Digital tool senses the patient exercised today and sends them a message You exercised today! Great job helping your avatar stay healthy!

“We developed a casino slot game using very low-level literacy-tailored knowledge. And even though the study’s sample size was only 19, we saw a significant improvement in knowledge in individuals who had been diagnosed with HF, some for as many as 10 years. Still, at that point, there was nothing to motivate the desired behavioral changes.”

Going back to the drawing board, Dr. Radhakrishnan joined forces with Christine Julien, professor, and Edison Thomaz, assistant professor, in the Department of Computer Science, and Matthew O’Hair with Good Life Games, a game development company in Austin. The idea was to create a digital tool to help people with chronic conditions by delivering contextually relevant information to prompt behavior changes, such as exercising and weight monitoring, by earning game rewards.

“Our goal was to harness the data from patient activity sensors to provide contextual relevance.
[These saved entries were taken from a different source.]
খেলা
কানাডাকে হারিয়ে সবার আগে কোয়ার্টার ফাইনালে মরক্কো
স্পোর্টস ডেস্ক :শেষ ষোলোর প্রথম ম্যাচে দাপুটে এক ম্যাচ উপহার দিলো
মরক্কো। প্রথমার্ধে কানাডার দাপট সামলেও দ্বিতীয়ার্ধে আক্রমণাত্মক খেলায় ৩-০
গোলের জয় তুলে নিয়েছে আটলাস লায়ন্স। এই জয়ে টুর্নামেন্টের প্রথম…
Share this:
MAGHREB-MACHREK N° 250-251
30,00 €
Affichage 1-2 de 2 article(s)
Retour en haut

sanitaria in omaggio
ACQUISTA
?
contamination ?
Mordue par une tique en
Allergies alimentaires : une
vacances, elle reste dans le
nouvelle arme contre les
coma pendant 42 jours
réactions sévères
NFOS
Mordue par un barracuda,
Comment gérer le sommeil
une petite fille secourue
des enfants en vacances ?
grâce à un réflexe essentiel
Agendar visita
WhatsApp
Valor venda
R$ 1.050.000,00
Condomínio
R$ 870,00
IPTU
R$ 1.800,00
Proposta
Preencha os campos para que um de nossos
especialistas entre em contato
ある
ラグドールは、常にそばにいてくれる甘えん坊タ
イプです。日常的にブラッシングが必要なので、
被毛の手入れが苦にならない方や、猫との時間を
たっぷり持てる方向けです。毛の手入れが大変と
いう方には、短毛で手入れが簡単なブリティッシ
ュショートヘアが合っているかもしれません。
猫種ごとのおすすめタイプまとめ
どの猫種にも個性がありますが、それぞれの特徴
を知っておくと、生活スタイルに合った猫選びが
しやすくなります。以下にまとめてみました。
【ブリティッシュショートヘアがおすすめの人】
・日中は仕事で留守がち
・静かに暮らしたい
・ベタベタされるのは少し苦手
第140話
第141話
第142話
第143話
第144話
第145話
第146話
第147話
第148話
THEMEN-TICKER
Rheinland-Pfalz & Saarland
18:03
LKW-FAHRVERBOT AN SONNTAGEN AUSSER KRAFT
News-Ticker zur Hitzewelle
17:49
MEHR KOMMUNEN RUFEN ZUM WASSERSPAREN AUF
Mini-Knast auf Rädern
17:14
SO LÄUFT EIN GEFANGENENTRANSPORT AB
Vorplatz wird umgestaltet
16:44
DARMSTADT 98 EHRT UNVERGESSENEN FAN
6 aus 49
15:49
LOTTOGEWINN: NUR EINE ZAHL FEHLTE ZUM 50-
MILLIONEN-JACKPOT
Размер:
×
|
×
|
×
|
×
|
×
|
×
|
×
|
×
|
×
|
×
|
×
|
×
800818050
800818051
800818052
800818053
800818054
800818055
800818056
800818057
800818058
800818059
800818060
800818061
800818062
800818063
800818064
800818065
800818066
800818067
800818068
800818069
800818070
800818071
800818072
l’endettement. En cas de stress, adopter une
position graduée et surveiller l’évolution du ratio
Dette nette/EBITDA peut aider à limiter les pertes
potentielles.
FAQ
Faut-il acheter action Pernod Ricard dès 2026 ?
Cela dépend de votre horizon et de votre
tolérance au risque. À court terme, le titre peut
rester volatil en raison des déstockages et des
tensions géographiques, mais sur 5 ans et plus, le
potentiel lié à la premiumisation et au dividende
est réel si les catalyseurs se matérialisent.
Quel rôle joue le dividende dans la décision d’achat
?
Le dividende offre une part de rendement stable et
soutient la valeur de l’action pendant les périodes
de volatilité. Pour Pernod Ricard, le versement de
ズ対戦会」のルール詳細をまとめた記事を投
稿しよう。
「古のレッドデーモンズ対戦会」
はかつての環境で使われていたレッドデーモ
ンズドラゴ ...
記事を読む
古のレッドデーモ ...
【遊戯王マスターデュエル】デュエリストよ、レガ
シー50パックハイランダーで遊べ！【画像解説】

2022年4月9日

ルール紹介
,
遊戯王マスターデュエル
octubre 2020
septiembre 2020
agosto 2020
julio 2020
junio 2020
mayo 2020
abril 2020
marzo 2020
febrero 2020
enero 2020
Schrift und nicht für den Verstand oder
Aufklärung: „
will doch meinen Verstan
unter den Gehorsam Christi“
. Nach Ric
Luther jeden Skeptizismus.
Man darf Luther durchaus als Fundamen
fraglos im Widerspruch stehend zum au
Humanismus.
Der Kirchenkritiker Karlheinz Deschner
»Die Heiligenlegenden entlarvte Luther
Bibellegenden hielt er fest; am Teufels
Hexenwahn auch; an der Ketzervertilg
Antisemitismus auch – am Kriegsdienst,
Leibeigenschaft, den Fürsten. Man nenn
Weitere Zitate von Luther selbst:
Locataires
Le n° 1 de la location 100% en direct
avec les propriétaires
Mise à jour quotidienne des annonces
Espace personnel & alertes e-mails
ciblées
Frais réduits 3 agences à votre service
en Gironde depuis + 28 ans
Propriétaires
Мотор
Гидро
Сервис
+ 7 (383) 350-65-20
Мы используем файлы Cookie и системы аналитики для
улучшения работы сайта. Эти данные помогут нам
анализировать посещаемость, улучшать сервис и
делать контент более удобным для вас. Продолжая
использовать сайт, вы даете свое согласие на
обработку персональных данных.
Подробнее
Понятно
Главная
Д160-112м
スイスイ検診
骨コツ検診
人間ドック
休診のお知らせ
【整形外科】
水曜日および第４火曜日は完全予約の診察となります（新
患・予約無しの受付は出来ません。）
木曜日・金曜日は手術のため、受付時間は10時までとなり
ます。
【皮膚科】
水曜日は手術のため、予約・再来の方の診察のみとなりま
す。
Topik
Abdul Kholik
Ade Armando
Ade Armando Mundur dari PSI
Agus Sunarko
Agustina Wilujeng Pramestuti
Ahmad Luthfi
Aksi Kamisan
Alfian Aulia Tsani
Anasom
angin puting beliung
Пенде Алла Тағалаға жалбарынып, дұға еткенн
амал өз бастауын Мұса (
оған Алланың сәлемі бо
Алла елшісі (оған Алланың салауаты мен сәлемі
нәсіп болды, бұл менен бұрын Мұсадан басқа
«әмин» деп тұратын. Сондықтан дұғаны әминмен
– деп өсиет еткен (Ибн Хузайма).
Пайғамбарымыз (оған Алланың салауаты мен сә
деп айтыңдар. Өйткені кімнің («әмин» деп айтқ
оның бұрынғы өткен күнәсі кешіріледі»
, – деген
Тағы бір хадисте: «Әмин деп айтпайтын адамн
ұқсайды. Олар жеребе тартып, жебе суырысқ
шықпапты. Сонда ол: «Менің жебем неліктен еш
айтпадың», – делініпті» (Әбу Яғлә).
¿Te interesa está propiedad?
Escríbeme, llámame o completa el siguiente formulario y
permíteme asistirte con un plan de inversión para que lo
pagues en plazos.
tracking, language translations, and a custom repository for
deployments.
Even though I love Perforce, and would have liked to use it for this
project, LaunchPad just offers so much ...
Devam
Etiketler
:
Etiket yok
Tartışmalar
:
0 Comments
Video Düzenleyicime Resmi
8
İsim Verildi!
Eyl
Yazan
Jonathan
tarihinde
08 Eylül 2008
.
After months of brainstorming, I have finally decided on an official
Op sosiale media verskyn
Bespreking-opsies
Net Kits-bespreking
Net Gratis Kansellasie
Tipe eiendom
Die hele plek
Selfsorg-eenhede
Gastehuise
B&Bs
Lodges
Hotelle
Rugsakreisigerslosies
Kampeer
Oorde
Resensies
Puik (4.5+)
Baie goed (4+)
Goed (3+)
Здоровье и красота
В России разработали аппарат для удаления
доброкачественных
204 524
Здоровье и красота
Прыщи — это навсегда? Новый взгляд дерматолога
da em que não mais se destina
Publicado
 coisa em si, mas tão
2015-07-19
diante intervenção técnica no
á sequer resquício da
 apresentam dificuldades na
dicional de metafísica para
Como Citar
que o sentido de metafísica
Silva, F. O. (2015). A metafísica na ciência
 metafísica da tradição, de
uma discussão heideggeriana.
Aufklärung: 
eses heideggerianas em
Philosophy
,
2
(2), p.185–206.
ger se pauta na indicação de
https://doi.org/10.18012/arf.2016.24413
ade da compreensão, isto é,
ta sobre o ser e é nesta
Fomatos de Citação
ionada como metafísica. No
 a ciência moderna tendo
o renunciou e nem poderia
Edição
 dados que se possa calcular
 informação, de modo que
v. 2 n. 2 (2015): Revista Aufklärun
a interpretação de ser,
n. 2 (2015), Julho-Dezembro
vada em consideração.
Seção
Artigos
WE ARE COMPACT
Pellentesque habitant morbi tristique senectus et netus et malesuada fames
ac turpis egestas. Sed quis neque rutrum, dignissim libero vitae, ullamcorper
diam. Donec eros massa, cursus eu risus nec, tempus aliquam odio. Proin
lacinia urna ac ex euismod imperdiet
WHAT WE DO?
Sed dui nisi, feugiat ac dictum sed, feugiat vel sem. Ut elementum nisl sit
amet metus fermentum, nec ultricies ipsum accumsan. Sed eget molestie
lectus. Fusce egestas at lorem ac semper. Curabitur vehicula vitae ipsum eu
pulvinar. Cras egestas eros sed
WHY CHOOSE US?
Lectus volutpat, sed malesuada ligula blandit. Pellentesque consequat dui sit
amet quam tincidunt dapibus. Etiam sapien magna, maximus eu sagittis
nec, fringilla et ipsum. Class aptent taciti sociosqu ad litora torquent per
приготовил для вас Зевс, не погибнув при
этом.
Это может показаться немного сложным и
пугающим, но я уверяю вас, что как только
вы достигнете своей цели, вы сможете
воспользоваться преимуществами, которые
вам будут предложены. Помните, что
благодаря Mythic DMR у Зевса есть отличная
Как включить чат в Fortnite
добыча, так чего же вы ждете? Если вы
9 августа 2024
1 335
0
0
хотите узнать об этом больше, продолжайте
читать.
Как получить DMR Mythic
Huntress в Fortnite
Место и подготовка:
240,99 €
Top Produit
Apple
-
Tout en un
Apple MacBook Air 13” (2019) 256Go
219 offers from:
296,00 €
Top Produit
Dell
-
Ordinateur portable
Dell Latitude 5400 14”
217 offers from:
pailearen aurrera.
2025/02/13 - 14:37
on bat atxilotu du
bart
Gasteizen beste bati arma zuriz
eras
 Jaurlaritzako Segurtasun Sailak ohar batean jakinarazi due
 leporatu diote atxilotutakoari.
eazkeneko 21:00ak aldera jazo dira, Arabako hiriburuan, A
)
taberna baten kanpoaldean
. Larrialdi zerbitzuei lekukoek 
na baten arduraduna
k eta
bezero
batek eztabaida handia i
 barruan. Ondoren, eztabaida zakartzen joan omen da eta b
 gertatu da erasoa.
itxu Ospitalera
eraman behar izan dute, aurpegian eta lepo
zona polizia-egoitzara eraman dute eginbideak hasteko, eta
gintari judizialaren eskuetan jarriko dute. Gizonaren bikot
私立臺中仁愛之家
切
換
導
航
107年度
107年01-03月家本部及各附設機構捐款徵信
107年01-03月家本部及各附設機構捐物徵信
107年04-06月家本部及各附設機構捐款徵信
For example, if the patient isn’t exercising, the digital tool senses it and sends them a message. They can see the outcome for themselves in the game.”

But evidence is a must. The truth is, Dr. Radhakrishnan acknowledges, it’s hard to change human behavior and health-related behaviors.

“We have to make sure it works. The real test is to get this to work in real-life conditions,” she said. “We are conducting a randomized trial with 44 HF patients in their home to see if it works as expected and the data transfer occur as expected. We also want to know if this game motivates physical activities and symptom monitoring behaviors and ultimately decreases readmission. Bottom line: Did it improve their quality of life?”

Tom Baranowski, PhD, professor, and a health game expert at Baylor College of Medicine, Houston, Texas, and Miyong Kim, professor, and director at the Center for HER at the School of Nursing, are helping with the conceptual design of the study. The team will eventually test with a larger sample to see if insights from the study inform future person-centered digital gaming solutions for other chronic diseases.

“At the very least, we are going to gather a lot of information about how older adults with HF interact with their devices and use a technological tool to self-manage their disease.”